[Dataset entries]
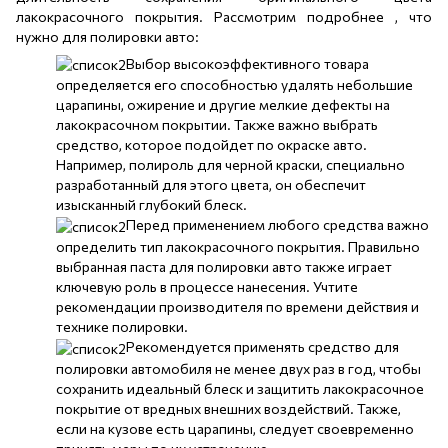
лакокрасочного покрытия. Рассмотрим подробнее , что
нужно для полировки авто:
Выбор высокоэффективного товара
определяется его способностью удалять небольшие
царапины, ожирение и другие мелкие дефекты на
лакокрасочном покрытии. Также важно выбрать
средство, которое подойдет по окраске авто.
Например, полироль для черной краски, специально
разработанный для этого цвета, он обеспечит
изысканный глубокий блеск.
Перед применением любого средства важно
определить тип лакокрасочного покрытия. Правильно
выбранная паста для полировки авто также играет
ключевую роль в процессе нанесения. Учтите
рекомендации производителя по времени действия и
технике полировки.
Рекомендуется применять средство для
полировки автомобиля не менее двух раз в год, чтобы
сохранить идеальный блеск и защитить лакокрасочное
покрытие от вредных внешних воздействий. Также,
если на кузове есть царапины, следует своевременно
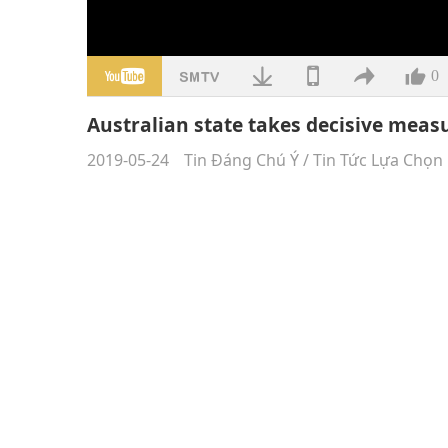
0
Australian state takes decisive measu
2019-05-24
Tin Đáng Chú Ý
/
Tin Tức Lựa Chọn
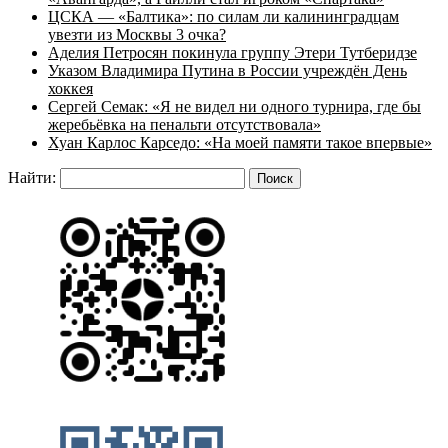
ЦСКА — «Балтика»: по силам ли калининградцам
увезти из Москвы 3 очка?
Аделия Петросян покинула группу Этери Тутберидзе
Указом Владимира Путина в России учреждён День
хоккея
Сергей Семак: «Я не видел ни одного турнира, где бы
жеребьёвка на пенальти отсутствовала»
Хуан Карлос Карседо: «На моей памяти такое впервые»
Найти:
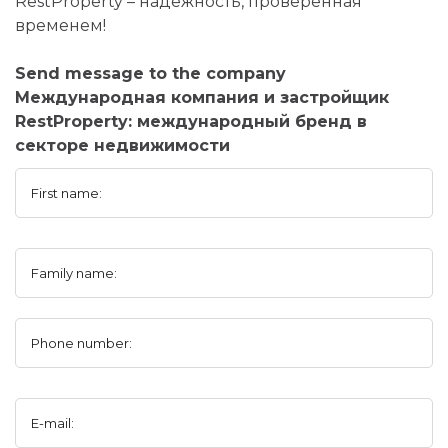
RestProperty – надежность, проверенная
временем!
Send message to the company
Международная компания и застройщик
RestProperty: международный бренд в
секторе недвижимости
First name:
Family name:
Phone number:
E-mail:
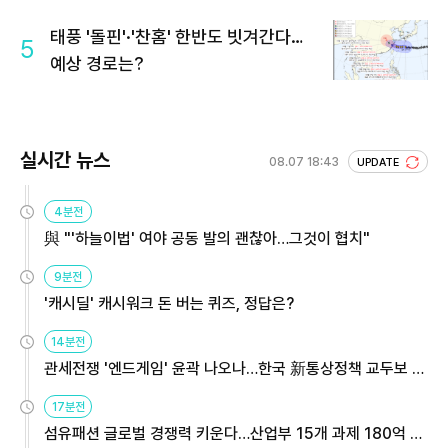
회 주목
태풍 '돌핀'·'찬홈' 한반도 빗겨간다…
5
예상 경로는?
실시간 뉴스
08.07 18:43
UPDATE
4분전
與 "'하늘이법' 여야 공동 발의 괜찮아…그것이 협치"
9분전
'캐시딜' 캐시워크 돈 버는 퀴즈, 정답은?
14분전
관세전쟁 '엔드게임' 윤곽 나오나…한국 新통상정책 교두보 활
용해야
17분전
섬유패션 글로벌 경쟁력 키운다…산업부 15개 과제 180억 지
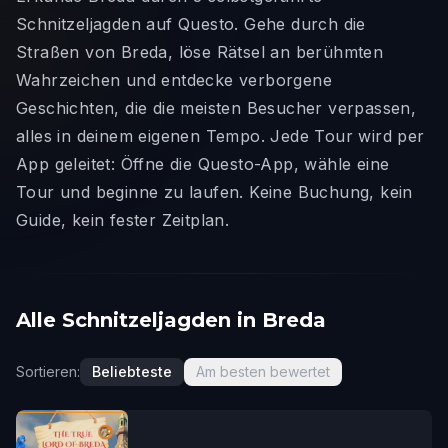
Schnitzeljagden auf Questo. Gehe durch die
Straßen von Breda, löse Rätsel an berühmten
Wahrzeichen und entdecke verborgene
Geschichten, die die meisten Besucher verpassen,
alles in deinem eigenen Tempo. Jede Tour wird per
App geleitet: Öffne die Questo-App, wähle eine
Tour und beginne zu laufen. Keine Buchung, kein
Guide, kein fester Zeitplan.
Alle Schnitzeljagden in Breda
Sortieren:
Beliebteste
Am besten bewertet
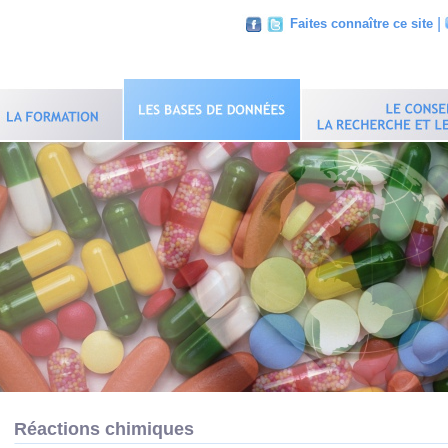
|
Faites connaître ce site
Réactions chimiques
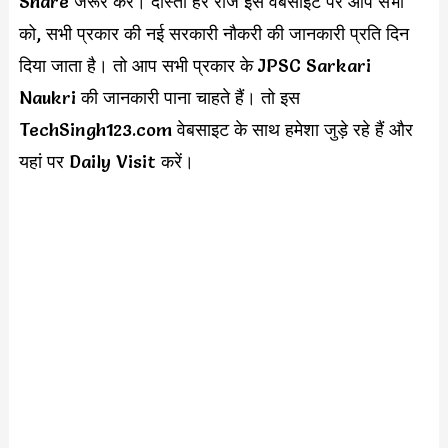
Share जरूर करें। दोस्तों हर रोज इस वेबसाइट पर आप सभी
को, सभी प्रकार की नई सरकारी नौकरी की जानकारी प्रति दिन
दिया जाता है। तो आप सभी प्रकार के JPSC Sarkari
Naukri की जानकारी पाना चाहते हैं। तो इस
TechSingh123.com वेबसाइट के साथ हमेशा जुड़े रहे हैं और
यहां पर Daily Visit करें।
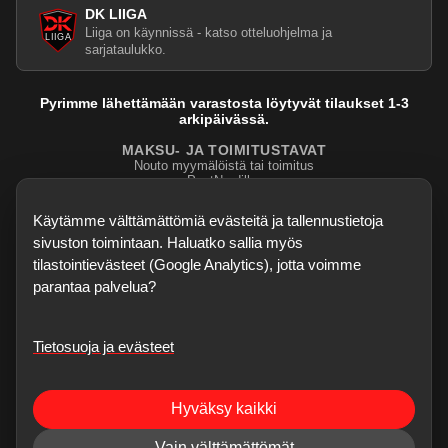
DK LIIGA
Liiga on käynnissä - katso otteluohjelma ja
sarjataulukko.
Pyrimme lähettämään varastosta löytyvät tilaukset 1-3
arkipäivässä.
MAKSU- JA TOIMITUSTAVAT
Nouto myymälöistä tai toimitus
PostNordilla.
Evasteasetukset
Käytämme välttämättömiä evästeitä ja tallennustietoja
sivuston toimintaan. Haluatko sallia myös
tilastointievästeet (Google Analytics), jotta voimme
parantaa palvelua?
Tietosuoja ja evästeet
©
2026
Dartskauppa
. Kaikki oikeudet pidätetään.
Sisubiljardi.fi
Hyväksy kaikki
Verkkokauppa on testivaiheessa - kaikki palaute, bugihavainnot ja
ominaisuusehdotukset ovat enemmän kuin tervetulleita. Korjaukset voivat
Vain välttämättömät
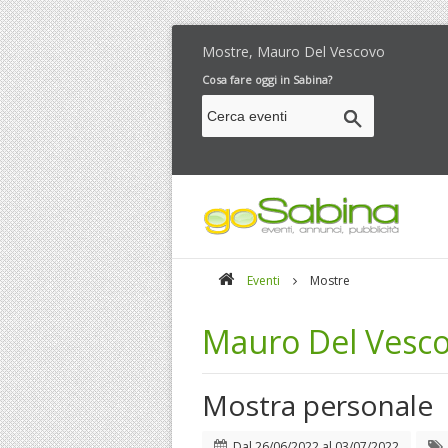
Mostre, Mauro Del Vescovo
Cosa fare oggi in Sabina?
Eventi
Mostre
Mauro Del Vesc
Mostra personale
Dal
26/06/2022
al
03/07/2022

__Problem details__: Give the data above back unchanged, except for the pictures.

__Result__:
лакокрасочного покрытия. Рассмотрим подробнее , что
нужно для полировки авто:
Выбор высокоэффективного товара
определяется его способностью удалять небольшие
царапины, ожирение и другие мелкие дефекты на
лакокрасочном покрытии. Также важно выбрать
средство, которое подойдет по окраске авто.
Например, полироль для черной краски, специально
разработанный для этого цвета, он обеспечит
изысканный глубокий блеск.
Перед применением любого средства важно
определить тип лакокрасочного покрытия. Правильно
выбранная паста для полировки авто также играет
ключевую роль в процессе нанесения. Учтите
рекомендации производителя по времени действия и
технике полировки.
Рекомендуется применять средство для
полировки автомобиля не менее двух раз в год, чтобы
сохранить идеальный блеск и защитить лакокрасочное
покрытие от вредных внешних воздействий. Также,
если на кузове есть царапины, следует своевременно
0
Australian state takes decisive measu
2019-05-24
Tin Đáng Chú Ý
/
Tin Tức Lựa Chọn
ЦСКА — «Балтика»: по силам ли калининградцам
увезти из Москвы 3 очка?
Аделия Петросян покинула группу Этери Тутберидзе
Указом Владимира Путина в России учреждён День
хоккея
Сергей Семак: «Я не видел ни одного турнира, где бы
жеребьёвка на пенальти отсутствовала»
Хуан Карлос Карседо: «На моей памяти такое впервые»
Найти:
RestProperty – надежность, проверенная
временем!
Send message to the company
Международная компания и застройщик
RestProperty: международный бренд в
секторе недвижимости
First name:
Family name:
Phone number:
E-mail:
회 주목
태풍 '돌핀'·'찬홈' 한반도 빗겨간다…
5
예상 경로는?
실시간 뉴스
08.07 18:43
UPDATE
4분전
與 "'하늘이법' 여야 공동 발의 괜찮아…그것이 협치"
9분전
'캐시딜' 캐시워크 돈 버는 퀴즈, 정답은?
14분전
관세전쟁 '엔드게임' 윤곽 나오나…한국 新통상정책 교두보 활
용해야
17분전
섬유패션 글로벌 경쟁력 키운다…산업부 15개 과제 180억 지
Schnitzeljagden auf Questo. Gehe durch die
Straßen von Breda, löse Rätsel an berühmten
Wahrzeichen und entdecke verborgene
Geschichten, die die meisten Besucher verpassen,
alles in deinem eigenen Tempo. Jede Tour wird per
App geleitet: Öffne die Questo-App, wähle eine
Tour und beginne zu laufen. Keine Buchung, kein
Guide, kein fester Zeitplan.
Alle Schnitzeljagden in Breda
Sortieren:
Beliebteste
Am besten bewertet
|
Faites connaître ce site
Réactions chimiques
Share जरूर करें। दोस्तों हर रोज इस वेबसाइट पर आप सभी
को, सभी प्रकार की नई सरकारी नौकरी की जानकारी प्रति दिन
दिया जाता है। तो आप सभी प्रकार के JPSC Sarkari
Naukri की जानकारी पाना चाहते हैं। तो इस
TechSingh123.com वेबसाइट के साथ हमेशा जुड़े रहे हैं और
यहां पर Daily Visit करें।
DK LIIGA
Liiga on käynnissä - katso otteluohjelma ja
sarjataulukko.
Pyrimme lähettämään varastosta löytyvät tilaukset 1-3
arkipäivässä.
MAKSU- JA TOIMITUSTAVAT
Nouto myymälöistä tai toimitus
PostNordilla.
Evasteasetukset
Käytämme välttämättömiä evästeitä ja tallennustietoja
sivuston toimintaan. Haluatko sallia myös
tilastointievästeet (Google Analytics), jotta voimme
parantaa palvelua?
Tietosuoja ja evästeet
©
2026
Dartskauppa
. Kaikki oikeudet pidätetään.
Sisubiljardi.fi
Hyväksy kaikki
Verkkokauppa on testivaiheessa - kaikki palaute, bugihavainnot ja
ominaisuusehdotukset ovat enemmän kuin tervetulleita. Korjaukset voivat
Vain välttämättömät
Mostre, Mauro Del Vescovo
Cosa fare oggi in Sabina?
Eventi
Mostre
Mauro Del Vesc
Mostra personale
Dal
26/06/2022
al
03/07/2022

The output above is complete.